(Saved entries)

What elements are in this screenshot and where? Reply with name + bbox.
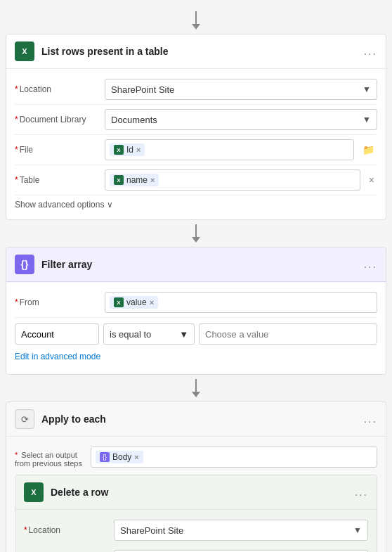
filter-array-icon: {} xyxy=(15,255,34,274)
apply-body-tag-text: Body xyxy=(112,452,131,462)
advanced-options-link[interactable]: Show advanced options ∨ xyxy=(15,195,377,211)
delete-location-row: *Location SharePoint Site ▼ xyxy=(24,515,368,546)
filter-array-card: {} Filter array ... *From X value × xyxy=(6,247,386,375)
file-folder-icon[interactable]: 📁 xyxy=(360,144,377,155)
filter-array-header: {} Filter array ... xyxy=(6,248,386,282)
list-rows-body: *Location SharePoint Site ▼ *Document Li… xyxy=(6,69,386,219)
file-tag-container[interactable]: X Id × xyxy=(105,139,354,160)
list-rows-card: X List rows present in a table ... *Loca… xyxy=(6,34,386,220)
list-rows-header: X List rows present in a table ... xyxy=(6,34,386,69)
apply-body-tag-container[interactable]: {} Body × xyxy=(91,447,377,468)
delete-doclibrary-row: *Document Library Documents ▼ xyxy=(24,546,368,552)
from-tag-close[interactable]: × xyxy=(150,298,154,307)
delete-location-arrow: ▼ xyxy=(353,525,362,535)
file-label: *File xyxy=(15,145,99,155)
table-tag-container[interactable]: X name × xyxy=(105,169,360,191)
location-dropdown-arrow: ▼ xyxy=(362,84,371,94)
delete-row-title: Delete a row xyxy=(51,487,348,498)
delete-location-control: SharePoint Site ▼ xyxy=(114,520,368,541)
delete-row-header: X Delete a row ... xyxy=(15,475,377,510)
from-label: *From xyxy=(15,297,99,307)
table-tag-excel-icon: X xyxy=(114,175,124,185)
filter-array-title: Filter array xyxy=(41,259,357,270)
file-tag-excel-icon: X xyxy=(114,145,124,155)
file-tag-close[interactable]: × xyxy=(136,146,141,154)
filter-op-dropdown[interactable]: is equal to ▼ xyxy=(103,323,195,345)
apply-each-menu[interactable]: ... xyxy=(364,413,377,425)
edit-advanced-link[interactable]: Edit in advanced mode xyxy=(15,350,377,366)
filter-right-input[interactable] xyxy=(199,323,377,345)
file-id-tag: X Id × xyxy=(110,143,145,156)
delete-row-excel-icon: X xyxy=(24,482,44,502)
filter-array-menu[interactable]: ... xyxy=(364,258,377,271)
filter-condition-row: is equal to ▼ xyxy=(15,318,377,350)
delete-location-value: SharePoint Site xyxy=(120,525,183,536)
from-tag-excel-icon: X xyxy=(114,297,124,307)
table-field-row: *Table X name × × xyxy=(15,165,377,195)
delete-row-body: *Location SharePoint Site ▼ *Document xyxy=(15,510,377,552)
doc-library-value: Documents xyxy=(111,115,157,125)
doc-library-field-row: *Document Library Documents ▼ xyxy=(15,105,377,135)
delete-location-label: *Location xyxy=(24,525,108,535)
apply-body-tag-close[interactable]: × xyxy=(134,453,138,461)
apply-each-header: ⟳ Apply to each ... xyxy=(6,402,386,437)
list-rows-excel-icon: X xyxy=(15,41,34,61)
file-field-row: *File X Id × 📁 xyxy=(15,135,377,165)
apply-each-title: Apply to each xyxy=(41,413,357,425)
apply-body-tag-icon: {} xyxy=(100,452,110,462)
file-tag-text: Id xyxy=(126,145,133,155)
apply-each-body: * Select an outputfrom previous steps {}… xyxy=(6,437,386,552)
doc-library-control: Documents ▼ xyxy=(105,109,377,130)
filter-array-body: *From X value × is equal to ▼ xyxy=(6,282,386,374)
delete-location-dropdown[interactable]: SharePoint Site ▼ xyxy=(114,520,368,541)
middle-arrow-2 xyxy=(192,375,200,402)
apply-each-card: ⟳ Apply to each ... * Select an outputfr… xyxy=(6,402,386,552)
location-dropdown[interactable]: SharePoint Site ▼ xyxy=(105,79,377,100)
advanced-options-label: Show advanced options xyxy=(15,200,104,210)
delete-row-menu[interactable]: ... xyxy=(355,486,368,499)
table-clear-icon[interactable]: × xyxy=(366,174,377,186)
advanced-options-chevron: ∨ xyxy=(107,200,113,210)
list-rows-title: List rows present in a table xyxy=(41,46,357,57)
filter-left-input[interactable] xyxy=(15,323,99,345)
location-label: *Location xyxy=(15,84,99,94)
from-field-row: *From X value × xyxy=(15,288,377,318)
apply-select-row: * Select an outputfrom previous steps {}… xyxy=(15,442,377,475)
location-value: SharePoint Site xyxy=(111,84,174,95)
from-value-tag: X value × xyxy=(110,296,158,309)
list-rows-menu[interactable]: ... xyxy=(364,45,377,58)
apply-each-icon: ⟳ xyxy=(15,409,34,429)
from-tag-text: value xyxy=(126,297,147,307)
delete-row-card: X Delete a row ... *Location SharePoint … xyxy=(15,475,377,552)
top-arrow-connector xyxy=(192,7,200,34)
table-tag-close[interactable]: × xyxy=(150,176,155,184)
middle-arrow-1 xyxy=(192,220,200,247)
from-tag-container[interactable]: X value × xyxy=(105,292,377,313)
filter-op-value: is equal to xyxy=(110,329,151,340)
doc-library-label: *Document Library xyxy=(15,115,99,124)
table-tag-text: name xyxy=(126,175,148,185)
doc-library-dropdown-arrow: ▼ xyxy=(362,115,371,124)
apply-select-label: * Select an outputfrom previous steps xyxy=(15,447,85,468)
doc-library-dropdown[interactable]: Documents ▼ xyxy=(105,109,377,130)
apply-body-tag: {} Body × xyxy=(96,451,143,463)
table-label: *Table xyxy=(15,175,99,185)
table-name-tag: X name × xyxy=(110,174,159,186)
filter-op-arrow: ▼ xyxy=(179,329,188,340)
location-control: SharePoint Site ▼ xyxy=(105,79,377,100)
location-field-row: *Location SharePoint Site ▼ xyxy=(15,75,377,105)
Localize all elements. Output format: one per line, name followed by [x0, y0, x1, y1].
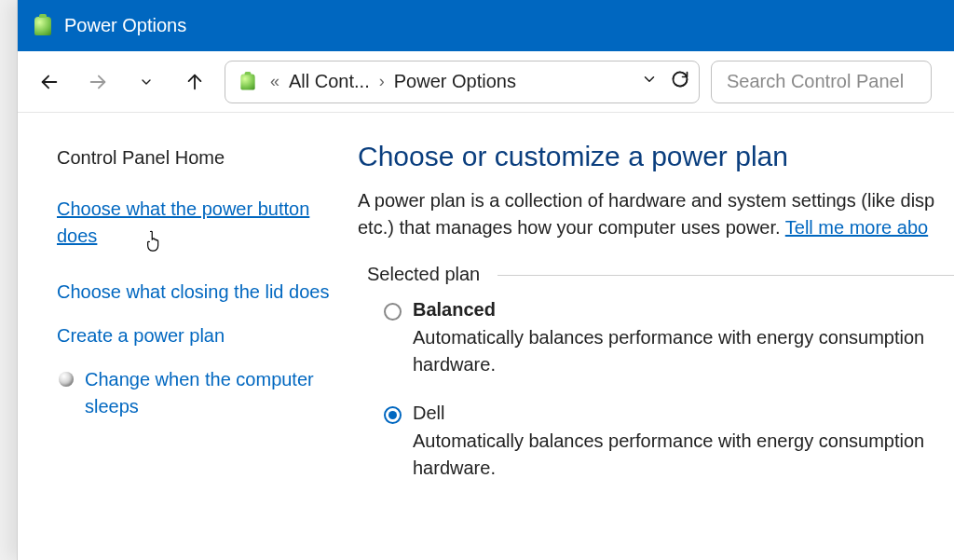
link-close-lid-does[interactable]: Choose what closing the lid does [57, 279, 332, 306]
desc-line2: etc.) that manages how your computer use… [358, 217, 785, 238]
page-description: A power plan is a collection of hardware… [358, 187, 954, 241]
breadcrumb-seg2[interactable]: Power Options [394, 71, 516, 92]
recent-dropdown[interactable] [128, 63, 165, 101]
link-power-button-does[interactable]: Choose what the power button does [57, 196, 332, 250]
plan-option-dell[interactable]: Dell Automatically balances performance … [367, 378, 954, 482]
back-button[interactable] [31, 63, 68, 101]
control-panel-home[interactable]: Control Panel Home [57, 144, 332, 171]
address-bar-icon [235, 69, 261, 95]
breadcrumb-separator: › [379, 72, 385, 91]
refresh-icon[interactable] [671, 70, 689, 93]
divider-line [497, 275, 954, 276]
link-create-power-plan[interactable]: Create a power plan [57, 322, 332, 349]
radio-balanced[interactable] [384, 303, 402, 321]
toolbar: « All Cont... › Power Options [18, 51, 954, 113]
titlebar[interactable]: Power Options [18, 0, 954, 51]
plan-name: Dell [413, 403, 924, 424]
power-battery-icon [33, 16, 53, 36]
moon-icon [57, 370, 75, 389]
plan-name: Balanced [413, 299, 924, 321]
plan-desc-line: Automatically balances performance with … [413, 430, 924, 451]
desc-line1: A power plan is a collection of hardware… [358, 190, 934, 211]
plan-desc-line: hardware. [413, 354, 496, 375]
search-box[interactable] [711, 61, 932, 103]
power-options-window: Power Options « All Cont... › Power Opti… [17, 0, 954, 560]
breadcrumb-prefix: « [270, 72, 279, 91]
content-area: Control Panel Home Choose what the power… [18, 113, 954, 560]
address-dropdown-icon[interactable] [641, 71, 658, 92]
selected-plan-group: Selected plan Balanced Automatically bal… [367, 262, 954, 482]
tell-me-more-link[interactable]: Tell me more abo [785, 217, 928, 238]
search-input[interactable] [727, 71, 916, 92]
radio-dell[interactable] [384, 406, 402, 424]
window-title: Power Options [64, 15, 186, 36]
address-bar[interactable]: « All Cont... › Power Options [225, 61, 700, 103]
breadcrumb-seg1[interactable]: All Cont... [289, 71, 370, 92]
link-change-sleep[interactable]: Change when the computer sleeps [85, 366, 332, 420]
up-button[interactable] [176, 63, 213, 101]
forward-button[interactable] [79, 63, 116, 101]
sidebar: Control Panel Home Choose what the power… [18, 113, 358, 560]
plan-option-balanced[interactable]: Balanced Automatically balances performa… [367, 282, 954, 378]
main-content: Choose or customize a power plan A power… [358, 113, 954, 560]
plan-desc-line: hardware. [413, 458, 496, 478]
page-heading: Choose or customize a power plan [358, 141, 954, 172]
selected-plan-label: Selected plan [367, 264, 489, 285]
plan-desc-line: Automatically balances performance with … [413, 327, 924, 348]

**THE PROBLEM:**
Please return every line of the records above that contains the word "Show".

**RESULT FOR THIS TASK:**
advanced-options-link[interactable]: Show advanced options ∨ xyxy=(15,195,377,211)
advanced-options-label: Show advanced options xyxy=(15,200,104,210)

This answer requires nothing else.